I had some incredible experiences as Miss America.  I visited 48 states, and did everything from sign autographs at Wal-Mart in the middle of nowhere in Alabama, to attend the Inauguration of Barack Obama.  I spoke in front of and lobbied Congress on Capitol Hill for the passage of Mental Health Parity, which passed in September of 2008. I appeared on every entertainment news show, red carpet, and on CNN, FOX, HLN more times than I can count.  It was an incredible year — but the most amazing and wonderful work was speaking to women from all walks of life, and especially little girls about body image, about what true beauty is and encouraging women to choose to believe the truth rather than a lie: that thinness doesn’t equal happiness.  You don’t have to starve yourself or diet your way to success. A woman is an incredibly valuable soul, and worth so much more than the measure of her waistline.

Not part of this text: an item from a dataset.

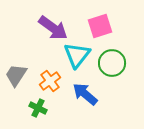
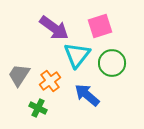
purple arrow: moved 1 px right
gray trapezoid: moved 3 px right
blue arrow: moved 2 px right, 1 px down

This is just the story of one journey – one woman’s springtime.  I am so beyond thankful and blessed for the experience of a Winter in my life.  I do not expect that life from here on out will be Winter-free. One lesson of recovery is that just because you beat your eating disorder, your alcohol addiction, your approval addiction or paralyzing anxiety doesn’t mean that from here on out, life is perfect. Far from it. I have sad days, everyone does.  External circumstances, family issues, life in general is sometimes hard and unpredictable and doesn’t always go the way I want it.  But because of my recovery journey and the support of wonderful people in my life, and because of an amazing, all-powerful Savior I know that no matter what life brings I can face it without fear – and that is the most freeing thing in the world.  To try to be fearless requires trust, letting go, and elements of not knowing, and being okay with that.  It is a choice I have to make every morning.  I’m so thankful that I have practiced the skill of doing that.  I am so thankful that a bitter winter has yielded to a beautiful spring.

I will be blogging for Timberline Knolls about my own journey and thoughts, commenting on interesting media developments, and offering insight into the fashion, beauty, diet and ‘girl’ worlds.  But I want to start out encouraging you (and myself, always good!), that there is always hope. There is always the promise of spring.  It does not stay winter forever, and with the help and support of loving people, incredible professionals at places like Timberline Knolls, women do get better.  They do win the battle, and they do go on to live incredible, full, productive and inspiring lives.  Rejoice in the blooms and the birds as they herald the beginning of this new and beautiful season. New birth and new life is on its way; spring is in the air.